*GOAL OF THE EXERCISE*. Return nothing but the lines from the one with "tham vọng cải cách của ông Tô Lâm" through the one with "sada listelendiğini bilmek önemlidir." in the data below, word for word and without pictures.

╭─ INFORMATION GIVEN

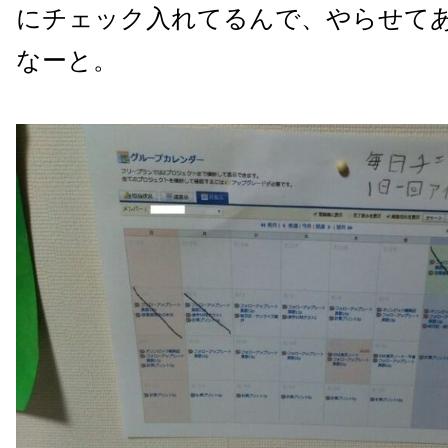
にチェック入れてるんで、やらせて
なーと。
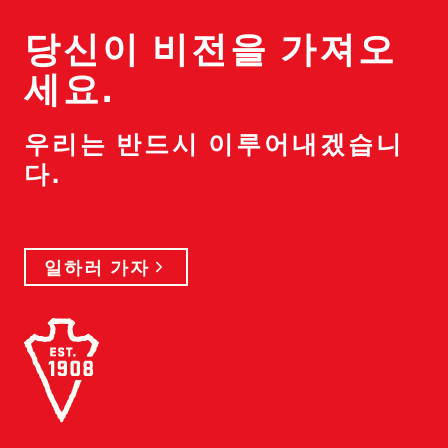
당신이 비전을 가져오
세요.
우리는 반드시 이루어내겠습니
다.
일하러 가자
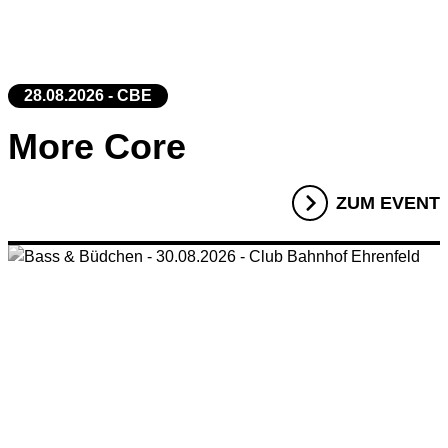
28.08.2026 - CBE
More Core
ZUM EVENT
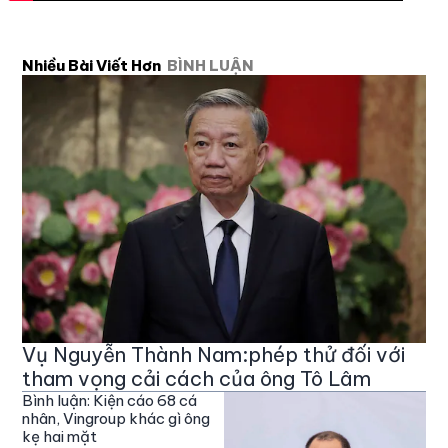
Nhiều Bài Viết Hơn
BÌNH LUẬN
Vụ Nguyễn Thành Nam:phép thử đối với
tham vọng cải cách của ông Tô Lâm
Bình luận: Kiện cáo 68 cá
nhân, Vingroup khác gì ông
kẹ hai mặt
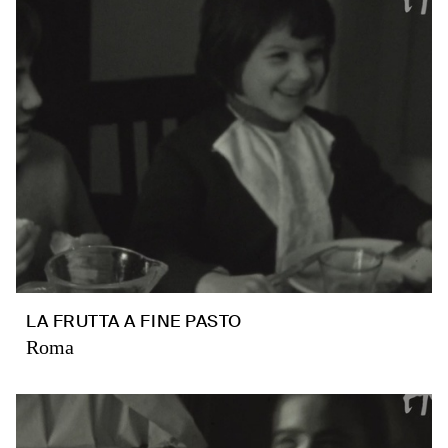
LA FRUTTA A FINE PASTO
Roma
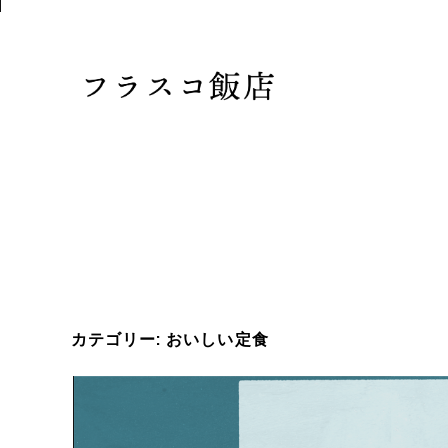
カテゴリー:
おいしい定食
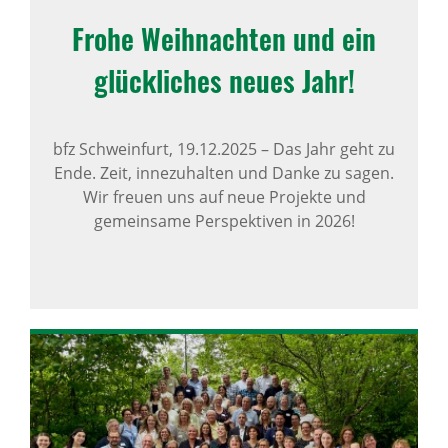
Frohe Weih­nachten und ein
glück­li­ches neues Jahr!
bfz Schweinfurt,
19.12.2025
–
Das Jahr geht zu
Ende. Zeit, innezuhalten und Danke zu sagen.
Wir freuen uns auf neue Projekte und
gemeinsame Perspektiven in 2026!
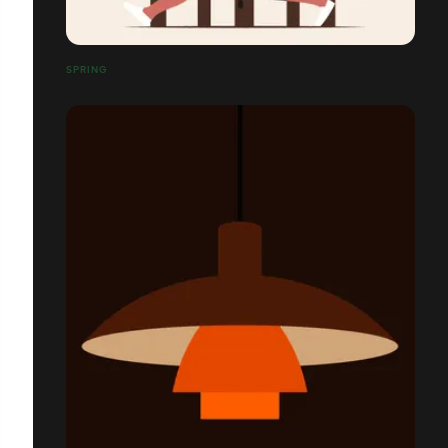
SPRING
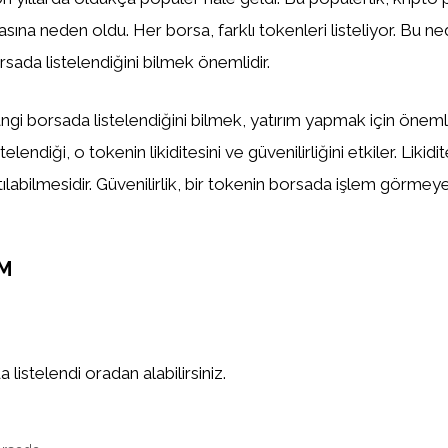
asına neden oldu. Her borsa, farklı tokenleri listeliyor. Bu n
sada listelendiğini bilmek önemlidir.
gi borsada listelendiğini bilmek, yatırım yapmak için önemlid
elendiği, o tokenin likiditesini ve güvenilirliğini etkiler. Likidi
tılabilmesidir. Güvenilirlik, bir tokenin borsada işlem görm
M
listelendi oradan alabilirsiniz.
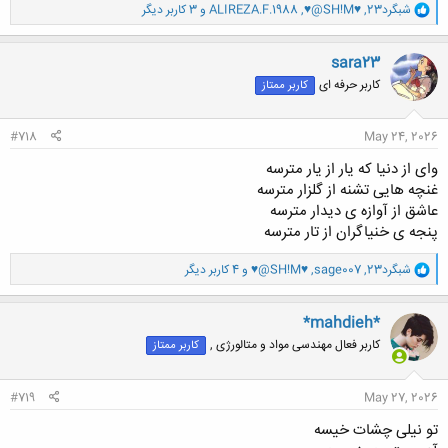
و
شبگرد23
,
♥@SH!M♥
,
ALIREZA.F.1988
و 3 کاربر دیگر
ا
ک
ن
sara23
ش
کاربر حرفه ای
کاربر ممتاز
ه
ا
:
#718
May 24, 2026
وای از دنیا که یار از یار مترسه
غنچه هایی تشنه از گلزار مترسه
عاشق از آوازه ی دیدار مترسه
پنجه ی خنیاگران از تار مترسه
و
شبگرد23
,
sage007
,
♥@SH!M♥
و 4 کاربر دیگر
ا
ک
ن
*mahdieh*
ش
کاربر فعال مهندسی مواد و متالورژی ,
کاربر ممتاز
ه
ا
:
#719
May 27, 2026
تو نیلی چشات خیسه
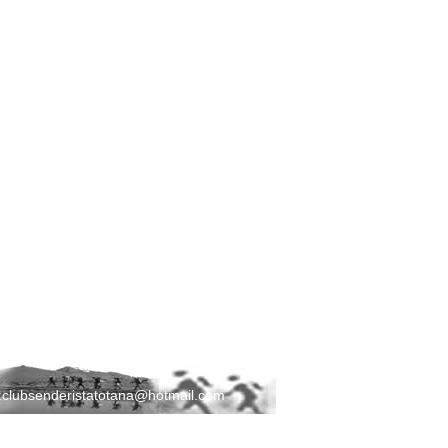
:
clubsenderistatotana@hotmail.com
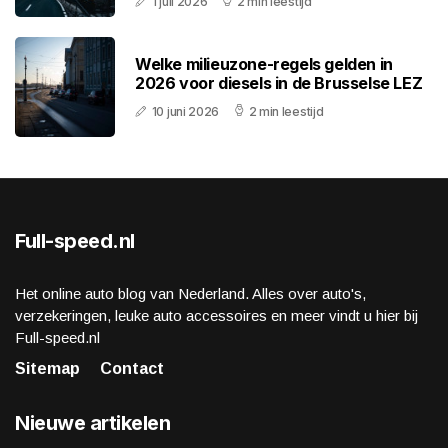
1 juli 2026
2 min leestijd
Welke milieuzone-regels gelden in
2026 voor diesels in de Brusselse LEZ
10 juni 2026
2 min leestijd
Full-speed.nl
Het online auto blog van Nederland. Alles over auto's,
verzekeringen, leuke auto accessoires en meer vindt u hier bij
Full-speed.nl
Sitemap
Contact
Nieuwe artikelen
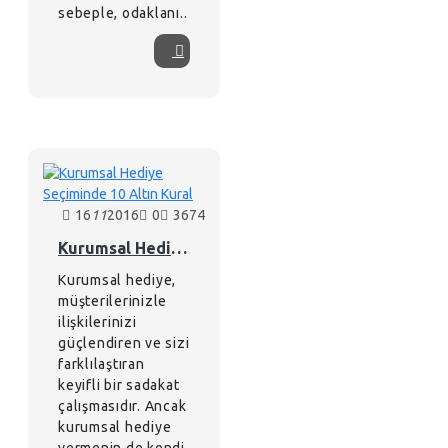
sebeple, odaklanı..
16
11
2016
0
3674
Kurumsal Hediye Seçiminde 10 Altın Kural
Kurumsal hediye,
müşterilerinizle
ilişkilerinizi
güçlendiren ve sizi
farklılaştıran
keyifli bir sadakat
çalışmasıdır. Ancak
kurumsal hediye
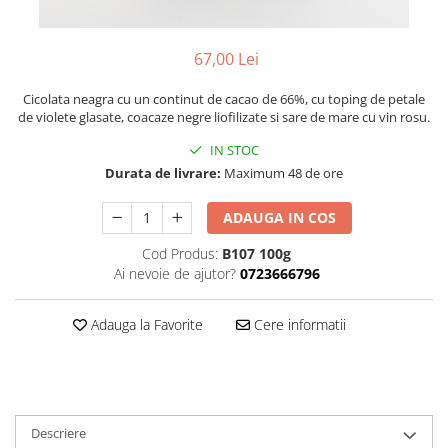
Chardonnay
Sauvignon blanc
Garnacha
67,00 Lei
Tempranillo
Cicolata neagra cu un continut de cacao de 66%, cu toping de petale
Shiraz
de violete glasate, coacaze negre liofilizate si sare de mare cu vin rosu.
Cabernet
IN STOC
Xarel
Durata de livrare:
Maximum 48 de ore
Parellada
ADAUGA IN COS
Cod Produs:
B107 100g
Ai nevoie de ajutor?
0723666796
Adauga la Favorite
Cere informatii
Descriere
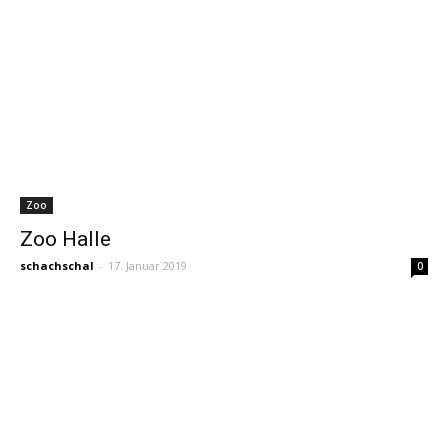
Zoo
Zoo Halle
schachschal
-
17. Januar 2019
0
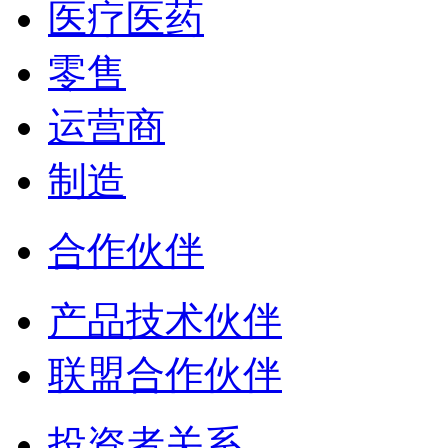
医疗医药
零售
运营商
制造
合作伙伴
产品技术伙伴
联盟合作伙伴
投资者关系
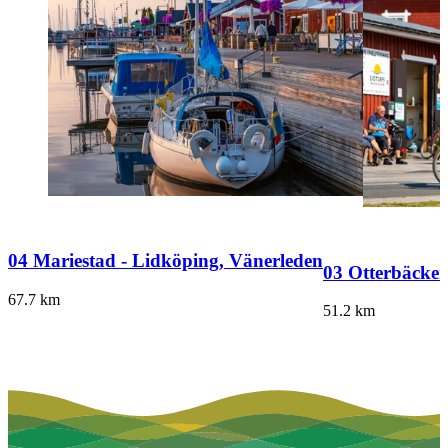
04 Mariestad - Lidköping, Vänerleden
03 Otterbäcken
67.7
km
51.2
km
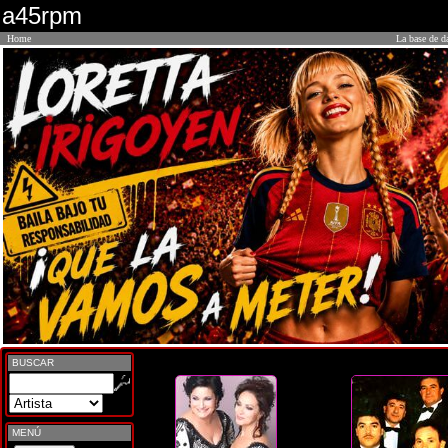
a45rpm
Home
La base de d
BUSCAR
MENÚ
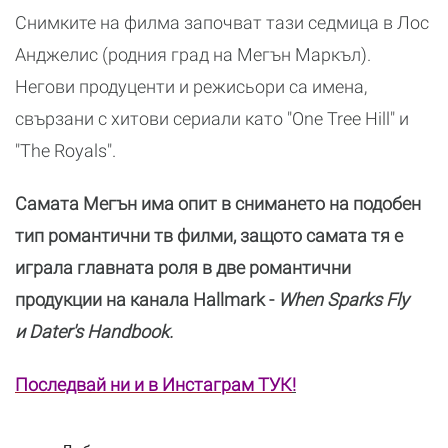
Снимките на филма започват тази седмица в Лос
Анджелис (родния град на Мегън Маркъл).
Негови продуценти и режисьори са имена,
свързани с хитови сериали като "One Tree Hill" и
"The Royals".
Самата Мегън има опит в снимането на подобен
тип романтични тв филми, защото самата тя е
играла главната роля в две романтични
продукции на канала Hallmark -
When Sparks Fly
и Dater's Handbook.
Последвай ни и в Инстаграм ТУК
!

╰─

*SOLVED EXERCISE*.
tham vọng cải cách của ông Tô Lâm
Bình luận: Kiện cáo 68 cá
nhân, Vingroup khác gì ông
kẹ hai mặt
LA FRUTTA A FINE PASTO
Roma
カテゴリー:
おいしい定食
Frohe Weih­nachten und ein
glück­li­ches neues Jahr!
bfz Schweinfurt,
19.12.2025
–
Das Jahr geht zu
Ende. Zeit, innezuhalten und Danke zu sagen.
Wir freuen uns auf neue Projekte und
gemeinsame Perspektiven in 2026!
SPRING
asına neden oldu. Her borsa, farklı tokenleri listeliyor. Bu n
sada listelendiğini bilmek önemlidir.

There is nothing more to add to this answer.